Nuremberg se spécialise aussi dans la fabrication de jouets et demeure l'un des principaux centres mondiaux de cette activité !
La ville entre dans l'Histoire en 1211 à la faveur des querelles de succession à la tête du Saint Empire. Cette année-là, la noblesse du sud de l'Allemagne se réunit en diète à Nuremberg et élit roi de Germanie le petit-fils de l'empereur Frédéric Barberousse : Frédéric-Roger de Hohenstaufen, plus tard connu sous le nom de Frédéric II.
La bourgeoisie de la ville, qui ne supporte pas l'arbitraire du burgrave, en profite pour demander au nouveau souverain une charte municipale. Cette Große Freiheitsbrief (« grande lettre de liberté ») lui est accordée l'année suivante par Frédéric II. Elle fait de Nuremberg une ville impériale, quasiment indépendante.
Les conflits entre la commune et les Hohenzollern vont néanmoins perdurer jusqu'au milieu du XVIe siècle et parfois déboucher sur des affrontements armés.
En attendant, la ville s'est trouvé un puissant bienfaiteur en la personne de l'empereur Charles IV de Luxembourg, un seigneur de culture française par ailleurs roi de Bohème.
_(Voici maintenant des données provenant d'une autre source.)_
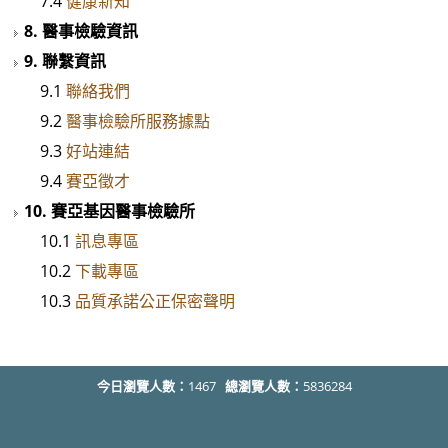
7.4
健康新知
8. 醫事檢驗資訊
9. 聯繫資訊
9.1
聯絡我們
9.2
醫事檢驗所服務據點
9.3
好站連結
9.4
賽亞徵才
10. 賽亞基因醫事檢驗所
10.1
訊息專區
10.2
下載專區
10.3
品質承諾公正保密聲明
今日瀏覽人數：
1467
總瀏覽人數：
5836284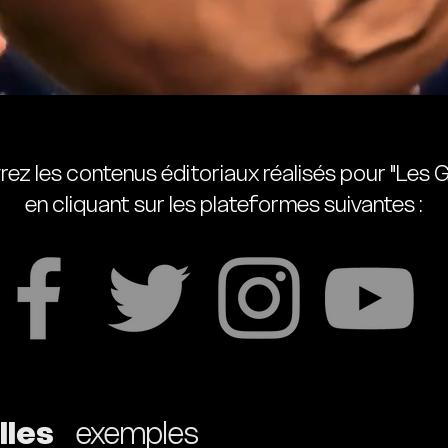
ez les contenus éditoriaux réalisés pour "Les G
en cliquant sur les plateformes suivantes :
lles
exemples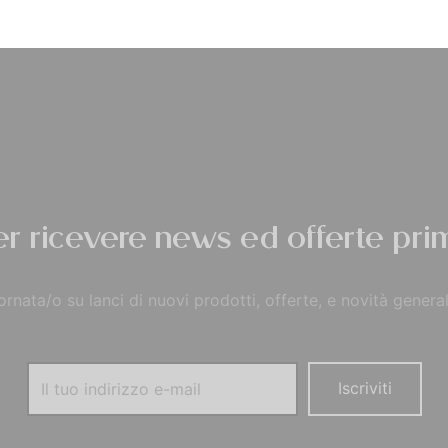
Privacy Policy
per ricevere news ed offerte prim
rnata/o su lanci di nuovi prodotti, offerte, e novità general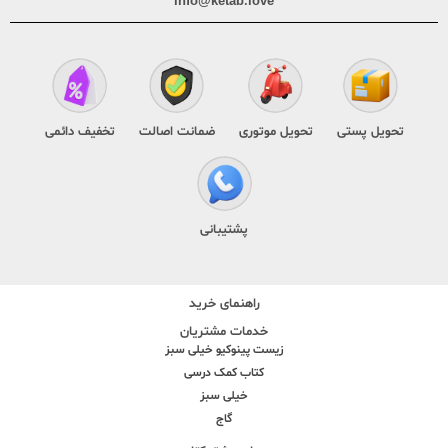
info@ketab.love
تحویل پستی
تحویل موتوری
ضمانت اصالت
تخفیف دائمی
پشتیبانی
راهنمای خرید
خدمات مشتریان
زیست پینوکیو خیلی سبز
کتاب کمک درسی
خیلی سبز
گاج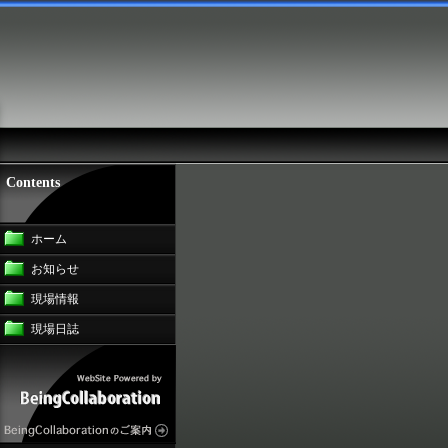
Contents
ホーム
お知らせ
現場情報
現場日誌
Il a succédé à son père Jean de Luxembourg après que ce dernier a trouvé la mort à Crécy, en 1346, aux côtés des chevaliers français.
Charles IV, à la différence de ses prédécesseurs, se désintéresse des affaires italiennes. Il n'a d'yeux que pour Prague, qu'il va doter d'une Université et dont un célèbre pont sur la Moldau conserve le nom : le pont Charles.
Mais comme son prédécesseur Louis IV de Bavière, l'empereur apprécie aussi Nuremberg. Pour la doter d'une grande place de marché, il fait raser le quartier juif en 1349, au prix de plusieurs centaines de victimes.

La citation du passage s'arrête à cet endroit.